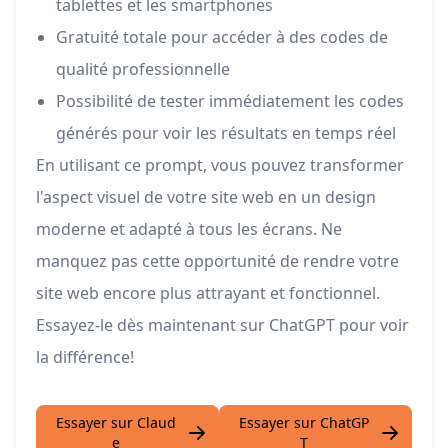
tablettes et les smartphones
Gratuité totale pour accéder à des codes de
qualité professionnelle
Possibilité de tester immédiatement les codes
générés pour voir les résultats en temps réel
En utilisant ce prompt, vous pouvez transformer
l'aspect visuel de votre site web en un design
moderne et adapté à tous les écrans. Ne
manquez pas cette opportunité de rendre votre
site web encore plus attrayant et fonctionnel.
Essayez-le dès maintenant sur ChatGPT pour voir
la différence!
Essayer sur Claud
Essayer sur ChatGP
e
T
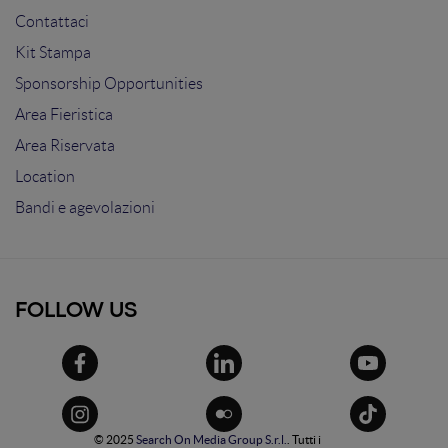
Contattaci
Kit Stampa
Sponsorship Opportunities
Area Fieristica
Area Riservata
Location
Bandi e agevolazioni
FOLLOW US
© 2025
Search On Media Group S.r.l.
. Tutti i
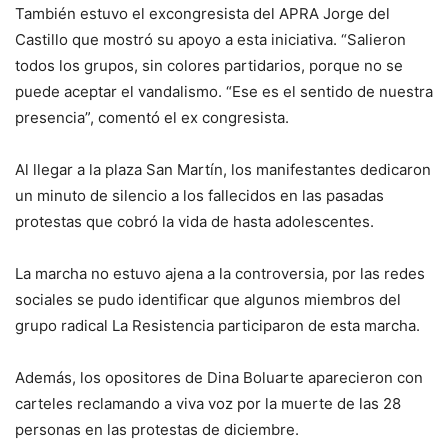
También estuvo el excongresista del APRA Jorge del
Castillo que mostró su apoyo a esta iniciativa. “Salieron
todos los grupos, sin colores partidarios, porque no se
puede aceptar el vandalismo. “Ese es el sentido de nuestra
presencia”, comentó el ex congresista.
Al llegar a la plaza San Martín, los manifestantes dedicaron
un minuto de silencio a los fallecidos en las pasadas
protestas que cobró la vida de hasta adolescentes.
La marcha no estuvo ajena a la controversia, por las redes
sociales se pudo identificar que algunos miembros del
grupo radical La Resistencia participaron de esta marcha.
Además, los opositores de Dina Boluarte aparecieron con
carteles reclamando a viva voz por la muerte de las 28
personas en las protestas de diciembre.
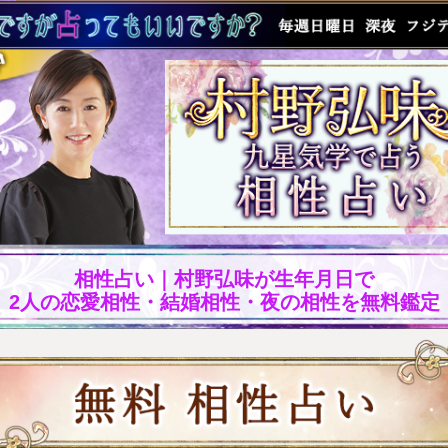
相性占い｜村野弘味が生年月日で
2人の恋愛相性・結婚相性・夜の相性を無料鑑定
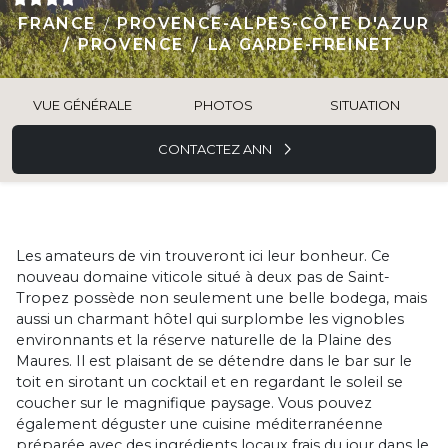
FRANCE
PROVENCE-ALPES-CÔTE D'AZUR
PROVENCE
LA GARDE-FREINET
VUE GÉNÉRALE
PHOTOS
SITUATION
CONTACTEZ ANN
Les amateurs de vin trouveront ici leur bonheur. Ce
nouveau domaine viticole situé à deux pas de Saint-
Tropez possède non seulement une belle bodega, mais
aussi un charmant hôtel qui surplombe les vignobles
environnants et la réserve naturelle de la Plaine des
Maures. Il est plaisant de se détendre dans le bar sur le
toit en sirotant un cocktail et en regardant le soleil se
coucher sur le magnifique paysage. Vous pouvez
également déguster une cuisine méditerranéenne
préparée avec des ingrédients locaux frais du jour dans le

-*-

» **Exercise prompt**
Find the string "protestas" in the lines above and count those lines. Give only that count.

» **Solution below**
2